Start at the line in the entries below that contains "Verzending binnen 24/48 uur", stop at the line that contains "odlazak na izlet", and output exactly the lines in that span, both ends included.

Top of EXERCISE MATERIALS

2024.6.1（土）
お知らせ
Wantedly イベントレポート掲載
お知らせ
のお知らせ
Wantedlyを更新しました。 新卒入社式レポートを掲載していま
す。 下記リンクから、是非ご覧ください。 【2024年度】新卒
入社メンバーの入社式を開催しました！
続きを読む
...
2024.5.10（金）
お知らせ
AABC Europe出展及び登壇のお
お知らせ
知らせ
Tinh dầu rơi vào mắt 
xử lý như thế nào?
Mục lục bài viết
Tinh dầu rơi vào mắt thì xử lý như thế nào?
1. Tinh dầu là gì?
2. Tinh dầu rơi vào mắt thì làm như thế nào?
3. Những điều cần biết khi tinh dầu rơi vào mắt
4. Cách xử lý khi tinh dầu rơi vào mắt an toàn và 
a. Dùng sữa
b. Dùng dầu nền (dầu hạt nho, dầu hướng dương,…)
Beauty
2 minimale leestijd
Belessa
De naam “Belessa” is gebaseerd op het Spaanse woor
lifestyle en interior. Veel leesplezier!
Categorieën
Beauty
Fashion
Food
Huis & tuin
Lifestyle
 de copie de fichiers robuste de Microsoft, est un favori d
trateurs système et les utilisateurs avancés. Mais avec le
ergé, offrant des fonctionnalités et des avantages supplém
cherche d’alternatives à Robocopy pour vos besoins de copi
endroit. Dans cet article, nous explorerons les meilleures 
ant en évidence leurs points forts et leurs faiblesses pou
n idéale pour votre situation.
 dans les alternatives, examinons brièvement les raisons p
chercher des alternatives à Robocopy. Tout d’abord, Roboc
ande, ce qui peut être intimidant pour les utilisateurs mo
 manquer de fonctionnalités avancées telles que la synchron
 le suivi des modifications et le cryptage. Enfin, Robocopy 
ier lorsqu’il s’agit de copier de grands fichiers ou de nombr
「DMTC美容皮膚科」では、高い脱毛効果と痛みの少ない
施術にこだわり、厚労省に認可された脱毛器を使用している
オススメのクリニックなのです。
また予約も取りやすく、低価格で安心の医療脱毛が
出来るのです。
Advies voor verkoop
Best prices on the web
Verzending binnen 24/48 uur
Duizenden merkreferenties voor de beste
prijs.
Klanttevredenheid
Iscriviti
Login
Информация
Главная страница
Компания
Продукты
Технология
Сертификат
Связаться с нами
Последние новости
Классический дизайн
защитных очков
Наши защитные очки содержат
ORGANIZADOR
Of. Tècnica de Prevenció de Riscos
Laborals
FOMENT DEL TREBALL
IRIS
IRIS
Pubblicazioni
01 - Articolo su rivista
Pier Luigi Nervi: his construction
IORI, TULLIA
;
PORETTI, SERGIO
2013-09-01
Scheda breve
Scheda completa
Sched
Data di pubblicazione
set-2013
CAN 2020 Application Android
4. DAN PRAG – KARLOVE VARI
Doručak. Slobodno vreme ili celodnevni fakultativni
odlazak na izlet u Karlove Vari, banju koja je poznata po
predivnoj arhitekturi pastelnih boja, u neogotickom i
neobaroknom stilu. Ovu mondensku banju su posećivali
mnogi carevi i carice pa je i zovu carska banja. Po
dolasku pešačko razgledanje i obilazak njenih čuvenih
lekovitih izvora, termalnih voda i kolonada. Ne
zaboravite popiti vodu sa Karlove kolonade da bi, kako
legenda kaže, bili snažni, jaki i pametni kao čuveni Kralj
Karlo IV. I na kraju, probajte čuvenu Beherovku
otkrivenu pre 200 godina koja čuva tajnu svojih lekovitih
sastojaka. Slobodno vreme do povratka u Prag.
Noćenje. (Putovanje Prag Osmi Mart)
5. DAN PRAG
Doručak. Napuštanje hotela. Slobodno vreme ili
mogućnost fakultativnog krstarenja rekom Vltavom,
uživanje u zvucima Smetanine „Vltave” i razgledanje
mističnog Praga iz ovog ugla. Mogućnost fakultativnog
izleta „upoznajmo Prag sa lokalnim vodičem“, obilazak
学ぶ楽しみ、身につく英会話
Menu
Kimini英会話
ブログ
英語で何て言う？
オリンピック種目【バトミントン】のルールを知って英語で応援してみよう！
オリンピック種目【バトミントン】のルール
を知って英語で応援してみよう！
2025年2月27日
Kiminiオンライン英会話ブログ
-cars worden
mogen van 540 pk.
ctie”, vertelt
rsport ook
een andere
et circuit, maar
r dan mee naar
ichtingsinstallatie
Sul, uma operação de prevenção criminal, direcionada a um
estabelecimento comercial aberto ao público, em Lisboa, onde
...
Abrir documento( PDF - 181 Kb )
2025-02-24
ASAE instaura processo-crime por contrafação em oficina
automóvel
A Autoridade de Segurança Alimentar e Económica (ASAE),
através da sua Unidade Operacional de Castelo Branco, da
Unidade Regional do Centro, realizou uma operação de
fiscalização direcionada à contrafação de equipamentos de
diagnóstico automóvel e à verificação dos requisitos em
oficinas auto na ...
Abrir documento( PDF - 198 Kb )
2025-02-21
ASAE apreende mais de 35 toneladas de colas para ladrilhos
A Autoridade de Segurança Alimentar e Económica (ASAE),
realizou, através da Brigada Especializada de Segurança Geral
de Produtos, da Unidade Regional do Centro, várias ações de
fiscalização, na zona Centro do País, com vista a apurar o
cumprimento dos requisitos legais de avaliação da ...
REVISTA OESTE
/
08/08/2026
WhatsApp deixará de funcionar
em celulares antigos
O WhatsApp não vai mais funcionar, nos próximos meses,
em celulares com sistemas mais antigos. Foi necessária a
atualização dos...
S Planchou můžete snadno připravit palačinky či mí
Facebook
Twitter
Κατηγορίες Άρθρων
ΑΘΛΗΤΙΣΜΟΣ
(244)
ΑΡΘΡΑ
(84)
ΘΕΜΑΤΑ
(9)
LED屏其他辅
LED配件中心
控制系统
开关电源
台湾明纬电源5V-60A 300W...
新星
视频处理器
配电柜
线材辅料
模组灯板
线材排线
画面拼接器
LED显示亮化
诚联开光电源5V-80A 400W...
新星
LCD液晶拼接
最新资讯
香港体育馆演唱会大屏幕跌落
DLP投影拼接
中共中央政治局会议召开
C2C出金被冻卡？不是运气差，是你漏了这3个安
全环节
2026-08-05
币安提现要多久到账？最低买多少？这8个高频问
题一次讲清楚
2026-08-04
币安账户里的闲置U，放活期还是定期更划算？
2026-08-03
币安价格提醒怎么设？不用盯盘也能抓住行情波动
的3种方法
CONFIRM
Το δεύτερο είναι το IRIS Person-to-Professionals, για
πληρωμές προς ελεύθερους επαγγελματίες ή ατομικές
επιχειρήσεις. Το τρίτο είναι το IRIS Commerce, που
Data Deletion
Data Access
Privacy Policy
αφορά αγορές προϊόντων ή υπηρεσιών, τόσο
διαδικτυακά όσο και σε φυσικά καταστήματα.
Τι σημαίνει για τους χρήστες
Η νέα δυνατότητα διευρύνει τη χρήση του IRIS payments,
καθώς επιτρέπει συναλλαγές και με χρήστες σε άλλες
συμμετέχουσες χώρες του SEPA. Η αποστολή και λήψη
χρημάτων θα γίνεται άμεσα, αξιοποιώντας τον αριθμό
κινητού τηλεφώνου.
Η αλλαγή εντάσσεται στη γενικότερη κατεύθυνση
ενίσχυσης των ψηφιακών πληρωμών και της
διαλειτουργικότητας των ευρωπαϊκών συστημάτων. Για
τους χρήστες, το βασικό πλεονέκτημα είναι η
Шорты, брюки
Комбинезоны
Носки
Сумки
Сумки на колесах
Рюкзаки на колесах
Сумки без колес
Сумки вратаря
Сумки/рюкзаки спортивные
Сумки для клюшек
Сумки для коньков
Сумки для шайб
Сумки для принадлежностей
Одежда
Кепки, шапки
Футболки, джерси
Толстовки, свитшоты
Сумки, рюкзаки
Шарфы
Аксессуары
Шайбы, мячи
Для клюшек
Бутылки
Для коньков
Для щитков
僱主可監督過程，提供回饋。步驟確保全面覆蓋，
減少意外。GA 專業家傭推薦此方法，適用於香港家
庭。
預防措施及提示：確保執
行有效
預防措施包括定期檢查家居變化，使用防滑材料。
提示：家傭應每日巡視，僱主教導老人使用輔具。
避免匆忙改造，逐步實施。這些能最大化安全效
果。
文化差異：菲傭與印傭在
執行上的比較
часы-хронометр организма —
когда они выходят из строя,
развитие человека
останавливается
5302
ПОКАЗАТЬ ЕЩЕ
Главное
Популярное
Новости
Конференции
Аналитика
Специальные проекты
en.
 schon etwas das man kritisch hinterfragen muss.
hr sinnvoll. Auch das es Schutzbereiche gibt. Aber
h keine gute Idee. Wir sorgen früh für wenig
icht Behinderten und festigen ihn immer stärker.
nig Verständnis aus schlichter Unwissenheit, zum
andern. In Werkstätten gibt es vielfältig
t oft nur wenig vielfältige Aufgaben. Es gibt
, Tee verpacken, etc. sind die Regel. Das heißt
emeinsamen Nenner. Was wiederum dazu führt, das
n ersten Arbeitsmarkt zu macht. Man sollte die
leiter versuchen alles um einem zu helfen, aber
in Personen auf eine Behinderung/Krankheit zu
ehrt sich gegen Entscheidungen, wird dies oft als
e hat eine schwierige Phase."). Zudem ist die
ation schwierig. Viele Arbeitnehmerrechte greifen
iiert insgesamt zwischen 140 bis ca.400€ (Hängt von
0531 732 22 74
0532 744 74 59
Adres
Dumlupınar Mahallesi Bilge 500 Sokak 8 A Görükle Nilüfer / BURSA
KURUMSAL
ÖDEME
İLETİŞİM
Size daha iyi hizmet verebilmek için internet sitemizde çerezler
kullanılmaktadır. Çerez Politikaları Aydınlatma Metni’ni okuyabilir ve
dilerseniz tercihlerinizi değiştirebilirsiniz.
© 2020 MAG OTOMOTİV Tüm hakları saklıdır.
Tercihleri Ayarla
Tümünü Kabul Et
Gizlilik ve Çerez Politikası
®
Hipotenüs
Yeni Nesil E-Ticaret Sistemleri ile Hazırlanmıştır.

Bottom of EXERCISE MATERIALS

**OUTPUT BELOW:**
Verzending binnen 24/48 uur
Duizenden merkreferenties voor de beste
prijs.
Klanttevredenheid
Iscriviti
Login
Информация
Главная страница
Компания
Продукты
Технология
Сертификат
Связаться с нами
Последние новости
Классический дизайн
защитных очков
Наши защитные очки содержат
ORGANIZADOR
Of. Tècnica de Prevenció de Riscos
Laborals
FOMENT DEL TREBALL
IRIS
IRIS
Pubblicazioni
01 - Articolo su rivista
Pier Luigi Nervi: his construction
IORI, TULLIA
;
PORETTI, SERGIO
2013-09-01
Scheda breve
Scheda completa
Sched
Data di pubblicazione
set-2013
CAN 2020 Application Android
4. DAN PRAG – KARLOVE VARI
Doručak. Slobodno vreme ili celodnevni fakultativni
odlazak na izlet u Karlove Vari, banju koja je poznata po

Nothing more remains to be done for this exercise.